In conjunction with AI/ML-based analytics, observability platforms can analyze vast data sets to deliver valuable insights, Pitchon explained.

“Measuring everything that can affect user satisfaction is essential to ensure the smooth and safe delivery of services to customers,” Pitchon said. “We cannot and do not allow for any declines in experience, much less complete loss of performance, because we understand the impact to the bottom line when real-time communication goes down, even if only for a few minutes. When there is no room for error, nothing can replace extreme observability and not just predictive but prescriptive immediate resolution software.”

Indeed, the cost of downtime has been thoroughly documented. The cost per minute for enterprises averages $9,000, but that is just calculating obvious costs. Deeper and often immeasurable hits to the business include customer impact (damage to the company’s reputation, which can result in churn), productivity (when the daily works grinds to a halt), and employee turnover, which no organizations can afford today in a tough labor market where replacing an employee can easily cost $15,000 or more.
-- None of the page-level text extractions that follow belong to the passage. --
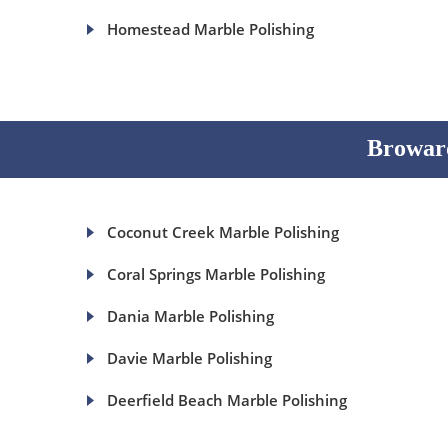
Homestead Marble Polishing
Broward
Coconut Creek Marble Polishing
Coral Springs Marble Polishing
Dania Marble Polishing
Davie Marble Polishing
Deerfield Beach Marble Polishing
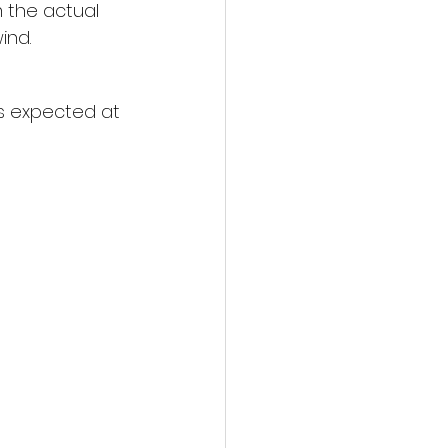
 the actual 
ind.
ns expected at 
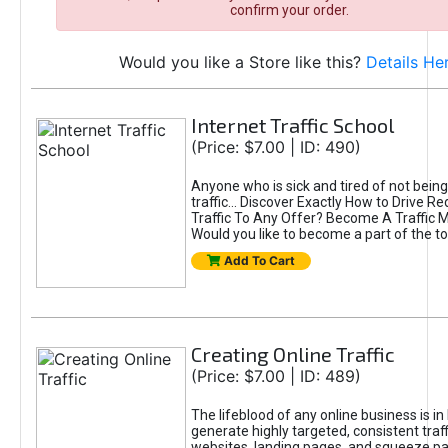
confirm your order.
Would you like a Store like this?
Details He
Internet Traffic School
(Price: $7.00 | ID: 490)
Anyone who is sick and tired of not being
traffic... Discover Exactly How to Drive R
Traffic To Any Offer? Become A Traffic 
Would you like to become a part of the t
Add To Cart
Creating Online Traffic
(Price: $7.00 | ID: 489)
The lifeblood of any online business is in
generate highly targeted, consistent traff
websites, landing pages, and squeeze pa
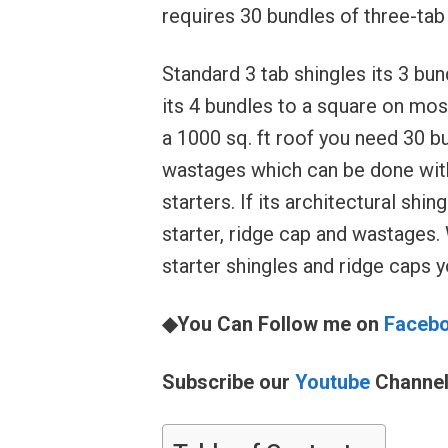
requires 30 bundles of three-tab 
Standard 3 tab shingles its 3 bun
its 4 bundles to a square on most.
a 1000 sq. ft roof you need 30 bu
wastages which can be done with
starters. If its architectural shi
starter, ridge cap and wastages. 
starter shingles and ridge caps yo
◆You Can Follow me on
Faceb
Subscribe our
Youtube
Channe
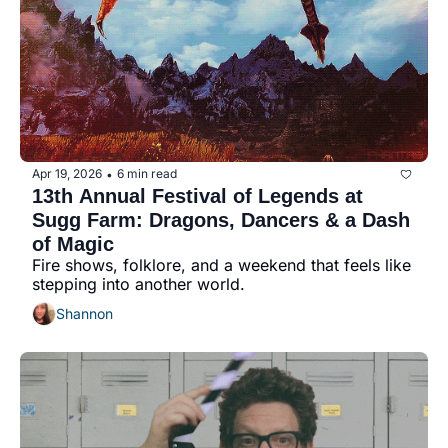
history lovers
holiday events
local businesses
local produce
local talent
Apr 19, 2026
6 min read
•
markets
13th Annual Festival of Legends at 
Sugg Farm: Dragons, Dancers & a Dash 
museums
of Magic
Fire shows, folklore, and a weekend that feels like 
music
stepping into another world.
nightlife
Shannon
outdoors
pets & animals
rooftops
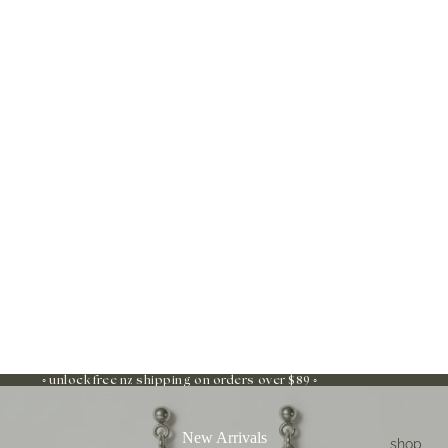
◦ unlock free nz shipping on orders over $89 ◦
New Arrivals
shop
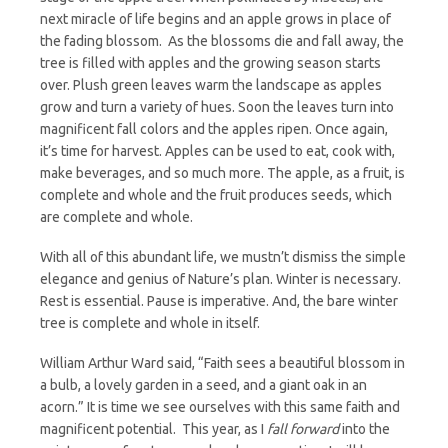
next miracle of life begins and an apple grows in place of
the fading blossom. As the blossoms die and fall away, the
tree is filled with apples and the growing season starts
over. Plush green leaves warm the landscape as apples
grow and turn a variety of hues. Soon the leaves turn into
magnificent fall colors and the apples ripen. Once again,
it’s time for harvest. Apples can be used to eat, cook with,
make beverages, and so much more. The apple, as a fruit, is
complete and whole and the fruit produces seeds, which
are complete and whole.
With all of this abundant life, we mustn’t dismiss the simple
elegance and genius of Nature’s plan. Winter is necessary.
Rest is essential. Pause is imperative. And, the bare winter
tree is complete and whole in itself.
William Arthur Ward said, “Faith sees a beautiful blossom in
a bulb, a lovely garden in a seed, and a giant oak in an
acorn.” It is time we see ourselves with this same faith and
magnificent potential. This year, as I
fall forward
into the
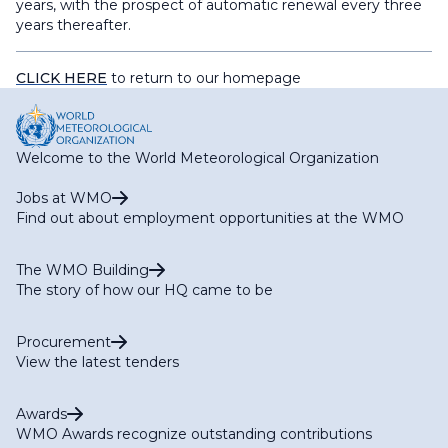
years, with the prospect of automatic renewal every three
years thereafter.
CLICK HERE
to return to our homepage
Welcome to the World Meteorological Organization
Jobs at WMO
Find out about employment opportunities at the WMO
The WMO Building
The story of how our HQ came to be
Procurement
View the latest tenders
Awards
WMO Awards recognize outstanding contributions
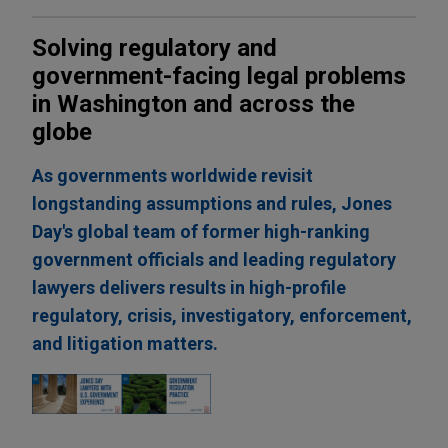
Solving regulatory and
government-facing legal problems
in Washington and across the
globe
As governments worldwide revisit
longstanding assumptions and rules, Jones
Day's global team of former high-ranking
government officials and leading regulatory
lawyers delivers results in high-profile
regulatory, crisis, investigatory, enforcement,
and litigation matters.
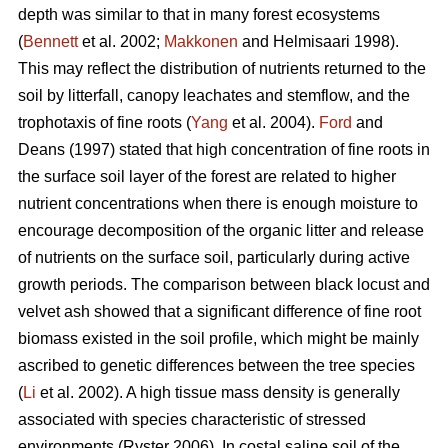
depth was similar to that in many forest ecosystems
(
Bennett
et al. 2002;
Makkonen
and Helmisaari 1998).
This may reflect the distribution of nutrients returned to the
soil by litterfall, canopy leachates and stemflow, and the
trophotaxis of fine roots (
Yang
et al. 2004).
Ford
and
Deans (1997) stated that high concentration of fine roots in
the surface soil layer of the forest are related to higher
nutrient concentrations when there is enough moisture to
encourage decomposition of the organic litter and release
of nutrients on the surface soil, particularly during active
growth periods. The comparison between black locust and
velvet ash showed that a significant difference of fine root
biomass existed in the soil profile, which might be mainly
ascribed to genetic differences between the tree species
(
Li
et al. 2002). A high tissue mass density is generally
associated with species characteristic of stressed
environments (Ryster 2006). In costal saline soil of the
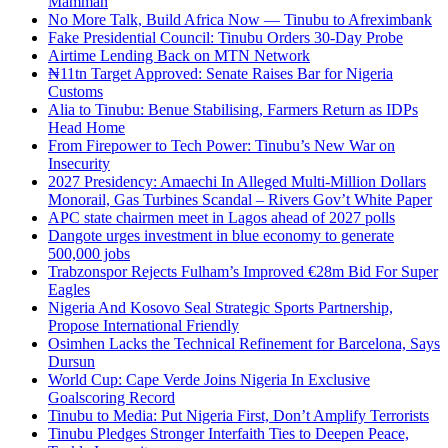
Mamman
No More Talk, Build Africa Now — Tinubu to Afreximbank
Fake Presidential Council: Tinubu Orders 30-Day Probe
Airtime Lending Back on MTN Network
₦11tn Target Approved: Senate Raises Bar for Nigeria
Customs
Alia to Tinubu: Benue Stabilising, Farmers Return as IDPs
Head Home
From Firepower to Tech Power: Tinubu’s New War on
Insecurity
2027 Presidency: Amaechi In Alleged Multi-Million Dollars
Monorail, Gas Turbines Scandal – Rivers Gov’t White Paper
APC state chairmen meet in Lagos ahead of 2027 polls
Dangote urges investment in blue economy to generate
500,000 jobs
Trabzonspor Rejects Fulham’s Improved €28m Bid For Super
Eagles
Nigeria And Kosovo Seal Strategic Sports Partnership,
Propose International Friendly
Osimhen Lacks the Technical Refinement for Barcelona, Says
Dursun
World Cup: Cape Verde Joins Nigeria In Exclusive
Goalscoring Record
Tinubu to Media: Put Nigeria First, Don’t Amplify Terrorists
Tinubu Pledges Stronger Interfaith Ties to Deepen Peace,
“We’ve gone so far beyond traditional KPIs because we can,” Pitchon said. “Every single aspect of the digital infrastructure we are responsible for can be seen, heard, and increasingly automated when it comes to potential trouble. We were early pioneers in leveraging AI and ML to enable proactive monitoring and workflows to identify and address potential issues before they escalate into a major outage. Doing so is key to stopping disruptions in their tracks. Our observability platform, Maestro, is the underpinning of our AI Active Assurance offering and is fully integrated with observability data flowing into single-pane-of-glass dashboards, alerting systems, and incident management processes.”